Allegiant stops service at Gary airport

2013-05-24T20:30:00Z 2013-05-25T12:28:04Z Allegiant stops service at Gary airportKeith Benman keith.benman@nwi.com, (219) 933-3326 nwitimes.com

GARY | Allegiant will discontinue air service in August, officials at the Gary/Chicago International Airport Authority announced late Friday.

However, the company remains open to discussing future opportunities a the airport, officials stated in a news release.

Gary Mayor Karen Freeman-Wilson said the airport's large-scale runway expansion project and a potential public-private partnership have accelerated discussions with other airlines.

"From the runway expansion to the P3 exploration, big competitive changes are happening at the airport," Freeman-Wilson was quoted as saying. "As a consequence, the airline industry is taking notice and other airlines are expressing an interest in Gary."

In a May 17 letter to the airport, Allegiant said it anticipates Aug. 10 being its last scheduled flight between Gary/Chicago International Airport and Orlando Sanford International Airport.

Allegiant opened service at the airport Feb. 15, 2012.

Beginning June 5, weekly flight service will switch to Wednesdays and Saturdays with one-way flights starting at $70.

The announcement comes at a time the airport authority is making plans to move ahead with the largest borrowing in its history, with a bonding resolution being readied for its June 10 meeting.

A joint city/airport committee seeking to land a public-private partnership for the airport was told Friday the airport needs to raise $34 million to pay some of the last bills on its $166 million expansion project, as well as some needed repairs to an airport runway and taxiways.

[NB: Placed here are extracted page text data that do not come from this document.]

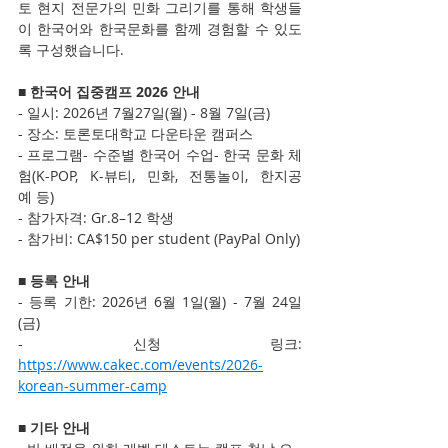
토 현지 전문가의 민화 그리기를 통해 학생들
이 한국어와 한국문화를 함께 경험할 수 있도
록 구성했습니다.
■ 한국어 집중캠프 2026 안내
-
일시: 2026년 7월27일(월) - 8월 7일(금) 
- 장소: 토론토대학교 다운타운 캠퍼스
- 프로그램- 수준별 한국어 수업- 한국 문화 체
험(K-POP, K-뷰티, 민화, 전통놀이, 한지공
예 등)
- 참가자격: Gr.8–12 학생
- 참가비: CA$150 per student (PayPal Only)
■ 등록 안내
- 등록 기한: 2026년 6월 1일(월) - 7월 24일
(금)
- 신청 링크: 
https://www.cakec.com/events/2026-
korean-summer-camp
■ 
기타 안내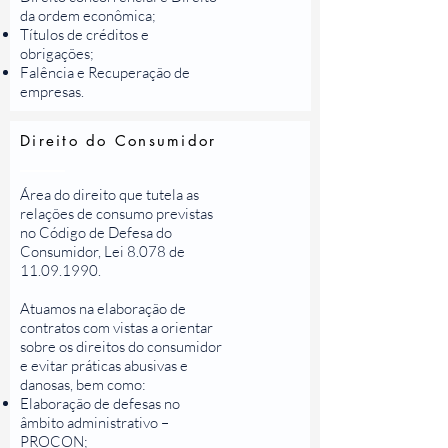
da ordem econômica;
Títulos de créditos e
obrigações;
Falência e Recuperação de
empresas.
Direito do Consumidor
Área do direito que tutela as
relações de consumo previstas
no Código de Defesa do
Consumidor, Lei 8.078 de
11.09.1990
.
Atuamos na elaboração de
contratos com vistas a orientar
sobre os direitos do consumidor
e evitar práticas abusivas e
danosas, bem como:
Elaboração de defesas no
âmbito administrativo –
PROCON;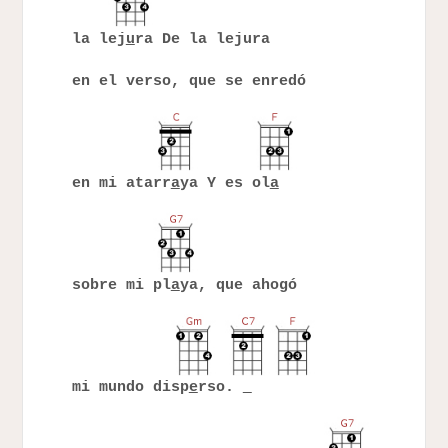
la lej
u
ra De la lejura
en el verso, que se enredó
en mi atarr
a
ya Y es ol
a
sobre mi pl
a
ya, que ahogó
mi mundo disp
e
rso.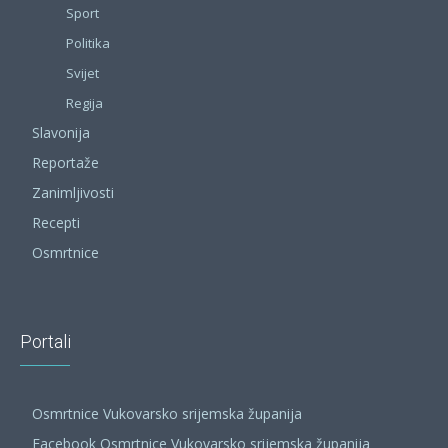
Sport
Politika
Svijet
Regija
Slavonija
Reportaže
Zanimljivosti
Recepti
Osmrtnice
Portali
Osmrtnice Vukovarsko srijemska županija
Facebook Osmrtnice Vukovarsko srijemska županija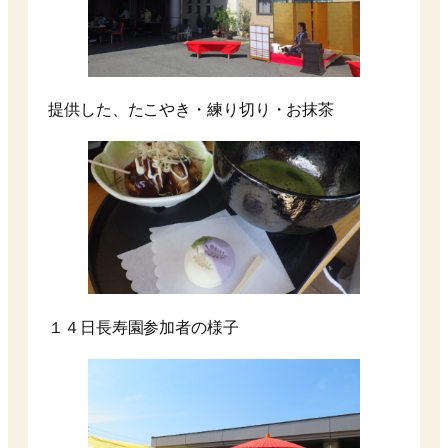
提供した、たこやき・練り切り・お抹茶
１４日長寿園参加者の様子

The committee resolved to recommend the airport issue tax-exempt municipal bonds to raise the money, something that will place some limits on private uses of the airport in the future.

"In a perfect world, we would have no limitations on public-private partnership agreements, but we know there will be some limitations," bonding attorney Rich Hill told the committee.

Once the airport authority has issued the tax-exempt bonds, which carry a lower interest rate than taxable bonds, the airport has to treat all users of the airport the same. For example, it could not grant special incentives or discounts to one airline and not another.

In addition to the $34 million raised with the bonding, the airport will most likely need to set aside as a lending reserve some of the more than $20 million currently held in the Airport Development Zone fund, financial consultant Phoebe Selden told the committee.

The Airport Development Zone is a huge tax increment financing district that takes in a large swath of Gary's west end. A portion of property taxes collected there is diverted into the Airport Development Zone fund twice a year. Tax rates there are no higher than they are in the rest of the city.

The joint city/airport committee also set a date of Sept. 6 for making a final recommendation to the airport authority for a private partner to invest a minimum of $100 million in the airport.

The committee hopes the airport authority could act three days later on their recommendation.

Next month, the public-private partnership committee will start to learn how much interest there is among investors in partnering with the airport. At its June 6 meeting, the committee plans to get together an invitation to investors by which they can express interest in the public-private partnership.

A legal notice will be issued Monday to apprise contractors and others of the airport's intent to solicit for a public-private partnership.